There's nothing obviously weak about the gorgeous 16-year-old mathematical genius Thomasina Coverly, junior heroine of Tom Stoppard's 1993 play Arcadia, yet still, as a woman in patriarchal times, she ends up hidden from history, her story either untold, or subtly distorted. Now revived at Pitlochry in a tremendously elegant production by Richard Baron, Arcadia is set in the garden room of a beautiful English stately home, where the action alternates between the present day – when a pair of unpleasant modern academics are fighting tooth and nail over their respective misunderstandings of the past – and a period of three years in the early 19th century, when Lord Byron came to stay, and the Romantic movement was at it height.
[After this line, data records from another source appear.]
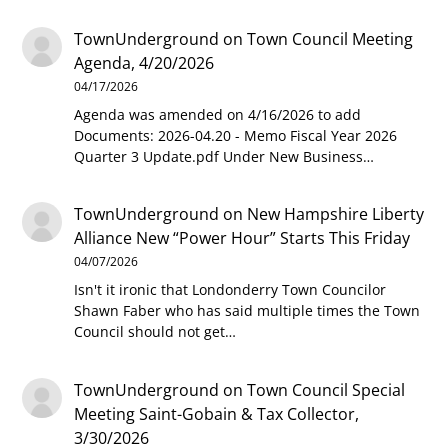
TownUnderground
on
Town Council Meeting
Agenda, 4/20/2026
04/17/2026
Agenda was amended on 4/16/2026 to add
Documents: 2026-04.20 - Memo Fiscal Year 2026
Quarter 3 Update.pdf Under New Business…
TownUnderground
on
New Hampshire Liberty
Alliance New “Power Hour” Starts This Friday
04/07/2026
Isn't it ironic that Londonderry Town Councilor
Shawn Faber who has said multiple times the Town
Council should not get…
TownUnderground
on
Town Council Special
Meeting Saint-Gobain & Tax Collector,
3/30/2026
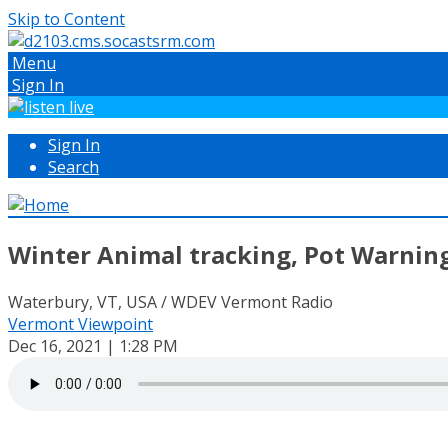
Skip to Content
Menu
Sign In
Sign In
Search
Winter Animal tracking, Pot Warning
Waterbury, VT, USA / WDEV Vermont Radio
Vermont Viewpoint
Dec 16, 2021 | 1:28 PM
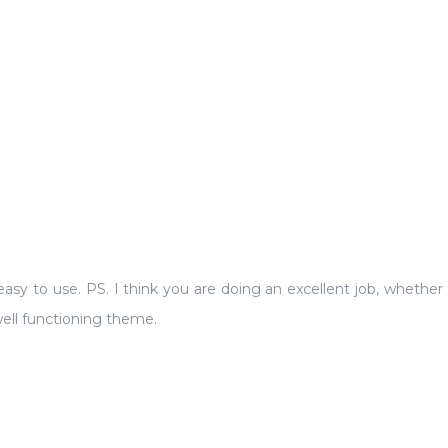
sy to use. PS. I think you are doing an excellent job, whether or 
ell functioning theme.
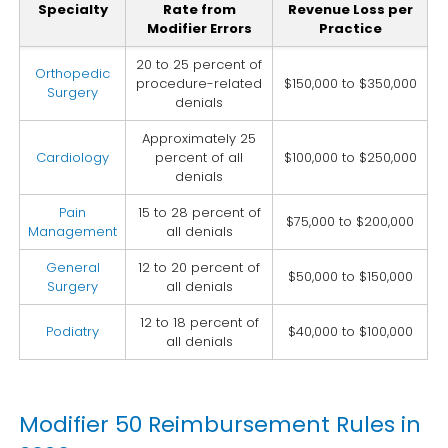
Specialty
Rate from
Revenue Loss per
Modifier Errors
Practice
20 to 25 percent of
Orthopedic
procedure-related
$150,000 to $350,000
Surgery
denials
Approximately 25
Cardiology
percent of all
$100,000 to $250,000
denials
Pain
15 to 28 percent of
$75,000 to $200,000
Management
all denials
General
12 to 20 percent of
$50,000 to $150,000
Surgery
all denials
12 to 18 percent of
Podiatry
$40,000 to $100,000
all denials
Modifier 50 Reimbursement Rules in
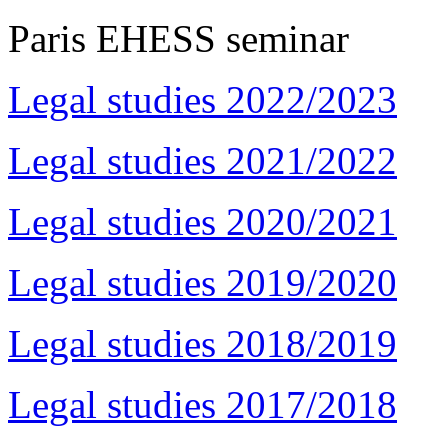
Paris EHESS seminar
Legal studies 2022/2023
Legal studies 2021/2022
Legal studies 2020/2021
Legal studies 2019/2020
Legal studies 2018/2019
Legal studies 2017/2018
In some ways, this play is a characteristic Stoppard love-letter to the British aristocracy at its best, and to the kind of stately home where the arts and sciences flourished, before inevitable, universal processes of decay – hinted at in Thomasina's finer calculations – began to corrode its strength. The play's problem lies in its excessive length, and in Stoppard's inability to resist writing reams of pert but tedious pseudo-intellectual dialogue for his modern-day characters, nor – despite the best efforts of a decent cast – does Baron's production ever look like finding a solution to this structural weakness. For those willing to sit out the odd half-hour of clever-sounding tosh, though, Stoppard's play famously works its way round to an astoundingly beautiful and haunting final scene, in which all its threads briefly knot together in an unforgettable moment of beauty and sadness, a dance to the music of time itself.
As for Mull Theatre's latest show Swindle And Death, it's difficult to know where to start with Peter Arnott's immensely messy and complex satire on images of Scottishness, arts funding policy, and the nature of the theatre itself. Swindle and Death are a pair of undead actor-managers, touring an unreconstructed form of historical theatre around some twilight zone of the Scottish Highlands and Islands. Young Marjorie arrives from the Arts Council to see if they can be closed down, since their style is so inappropriate to a dynamic "new Scotland".
The play's difficulty is that it swivels uneasily, throughout, between a satire directed at modern arts funders – a subject of no interest to anyone but showbiz professionals – and a much wider meditation on the nature of art. The world of theatre, argues Arnott, has a timeless, amoral quality that rightly resists all attempts to make it socially useful or economically productive.
The difficulty is, though, that in sending up Marjorie's values, and making his guardians of true culture a bunch of violent chauvinist vampires who cheerfully murder every leading lady they take on – usually in the manner suggested by some great play or other – he effectively incites the audience to bay with complicit laughter at the sight of women being publicly abused and humiliated.
Alasdair McCrone and his doughty Mull Company make a fine job of staging Arnott's weird fantasy, on a vivid set like a Victorian theatre booth. Helen McAlpine does her level best as Marjorie, and Sarah Haworth is remarkable as her abused fellow-actress, Angela. But if audiences enjoy this overlong satire, I fear it's partly for the worst of reasons: that it confuses rejection of the bureaucratic jargon of equality with rejection of the idea itself, and helps to re-legitimise a kind of misogyny and racism that we were once supposed to have rejected for good.
• Blackbird is at the Theatre Royal, Glasgow, until tomorrow. Arcadia is in repertoire at Pitlochry Festival Theatre until 18 October. Swindle And Death is at the Tron Theatre, Glasgow, until tomorrow, and on tour.